Chemical Checker Manifesto

In Ersilia, to establish the relationships that sustain the city’s life, the inhabitants stretch strings from the corners of the houses, white or black or gray or black-and-white according to whether they mark a relationship of blood, of trade, authority, agency. When the strings become so numerous that you can no longer pass among them, the inhabitants leave: the houses are dismantled; only the strings and their supports remain.

Invisible Cities, Italo Calvino

Chemistry first

The chemical matter has been largely overlooked in the omics era in favor of sequence molecules such as DNA or proteins. It is time to praise for small molecules and bring them back to the front-line of biomedical research.

The small molecule similarity principle simply makes sense

Similar molecules (tend to) have similar bioactivities. This principle has been validated recurrently and it is the cornerstone of the CC.

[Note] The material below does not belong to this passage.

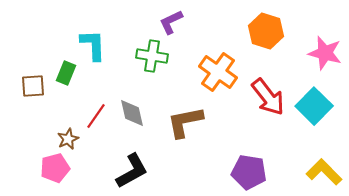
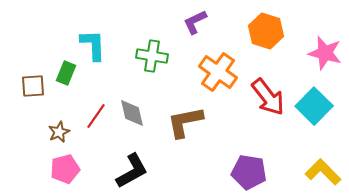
purple L-shape: moved 24 px right
brown star: moved 9 px left, 7 px up
pink pentagon: moved 10 px right, 1 px down
yellow L-shape: moved 1 px left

All molecules are equally interesting

There is an acute research bias towards popular compounds such as approved drugs. The chemical space is much larger than this. Understudied molecules need to enter computational drug discovery pipelines.

Infinite data, finite types of data

The CC is restricted to a 5x5 organization of data types, and it will continue like this. Data are constantly released to the public domain, and it is our duty to keep up to date with the work of others. Despite the rather fixed organization of the CC, we have room for an unlimited number of datasets. Dataset are data of a certain type, belonging to one (or more) particular resource, and treated in a well-defined way.

Others are better curators than us

The SB&NB is not a data curation group, and the CC is not an integrative database in the strict sense of the word. We trust the work of others.

It is time to go predictive

The omics revolution has produced an overwhelming amount of molecule/phenotype correlations but, most often, these have not been useful to do prospective predictions. In the CC, we sacrify precise interpretation in favor of more abstract representations of the data (signatures), which are easy to plug to machine learning algorithms.

We don’t need another chemoinformatics library

There are tons of chemoinformatics libraries out there, and some of them are truly awesome. The CC is mostly about generating biological signatures, not about reading different types of small molecule formats or producing images for them.